Posted: Fri Jul 20, 2007 9:35 pm
by john
Channel islands off Southern California.
Pygmy mastodons.
Evidence of very early people - like 12k years ago.
They certainly didn't swim that distance.
Connection, anyone?
john
Posted: Fri Jul 20, 2007 9:50 pm
by Minimalist
I think the only issue there is whether or not they had to swim/sail at all. If sea level was low enough might the whole continental shelf have been exposed?
Posted: Fri Jul 20, 2007 10:07 pm
by john
Posted: Fri Jul 20, 2007 10:24 pm
by Minimalist
Okay...if they're right, someone needed a boat to get there.
Posted: Sat Jul 21, 2007 5:35 pm
by Rokcet Scientist
Minimalist wrote:Okay...if they're right, someone needed a boat to get there.
Really?
The Anacapa Islands were/are less than 10 kilometers from the mainland coast. You could/can
see the Anacapa Islands from shore! When people (think they) know (see) the destination the trip there doesn't feel as much as a
really stupid gamble. So they find ways, by trial and error. Floatation devices, rafts, in this case. But I doubt whether those could be called 'boats' by any stretch of the imagination.

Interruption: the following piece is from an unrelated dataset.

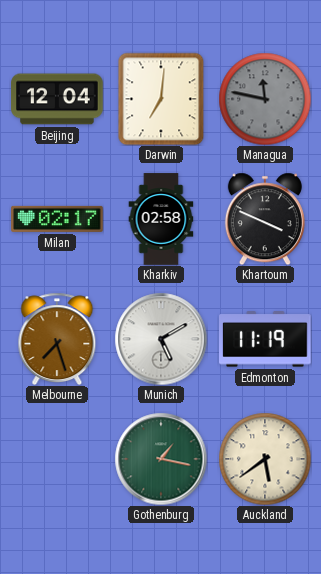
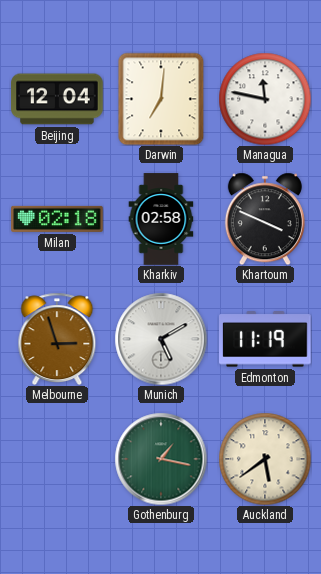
Managua dial: grey -> white
Milan: 02:17 -> 02:18
Melbourne: 7:27 -> 2:57
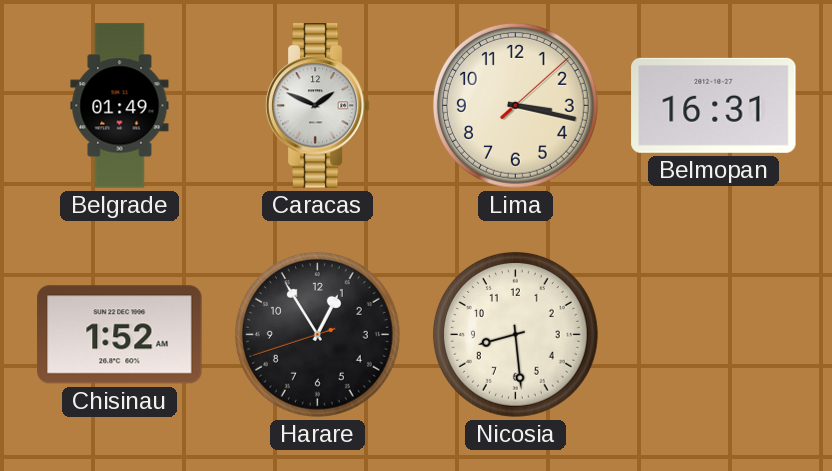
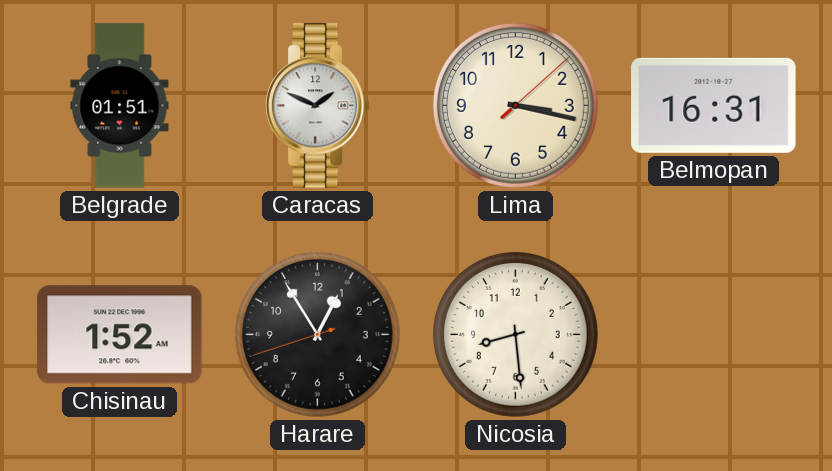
Belgrade: 01:49 -> 01:51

Posted: Sat Jul 21, 2007 6:34 pm
by Minimalist
I'm not going to get technical. If it floats and can carry people, it's a boat.
Or at least, boatish.
Posted: Sat Jul 21, 2007 7:02 pm
by Rokcet Scientist
Minimalist wrote:I'm not going to get technical. If it floats and can carry people, it's a boat.
Or at least, boatish.
I think it's very important for the timing here: 'boats' imply a level of insight and technological prowess that hominids developed maybe almost a
million years
after rafts started being used! I'm positing HE rafted.
Or, put another way:
rafting to the Anacapa Islands could have happened almost a million years before 'boating' could have.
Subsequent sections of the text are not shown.